Combination of Hindu social class

- In the Hindu varna system, Brahmakshatriya may refer to a Brahmin who pursues royalty, and hence concurrently adopts the Kshatriya varna.
- Progeny of Brahmin father and Kshatriya mother.

==Brahmakshatriya dynasties==
- Sena Dynasty: The founder of the Sena rule was Samantasena who described himself as a Brahma-Kshatriya of Karnataka (Karnataka). He stated that he "singly slaughtered the wicked robbers of the wealth of Karnata (i.e., Karnataka)". The inscriptions of the Sena kings mention them as Brahma-Kshatriyas (Brahmins who ruled as Kshatriyas) or Kshatriyas.

== In Kerala ==
In Kerala, only the sons of a Nambuthiri father and a Kshatriya mother were recognized as Brahmakshatriya by the Nambuthiri Brahmins, while the son of a Brahmakshatriya father and a non-Kshatriya mother was regarded as non-Kshatriya.
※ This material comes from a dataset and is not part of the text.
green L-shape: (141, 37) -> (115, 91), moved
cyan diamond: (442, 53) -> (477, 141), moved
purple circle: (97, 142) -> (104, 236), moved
The Nambudiri Brahmins and Samantha Arasu Ballalas of Kasaragod are examples of Brahmkshatriyas by descent, while the Nambiathiri and Nambidi sect of Nambudiri Brahmins are Brahmkshatriyas by adopting a martial tradition.

== In Gujarat ==
In Gujarat, the Brahmakshatriyas as a community exists that bears cross caste identity. They are generally considered as a writer caste. Nagar Thatta is believed to be their original home, from where they came to Kutch around 400 years ago and were called Kutchi Brahmakshatriya and then into Ahmedabad which are called Gujarati Brahmakshatriyas.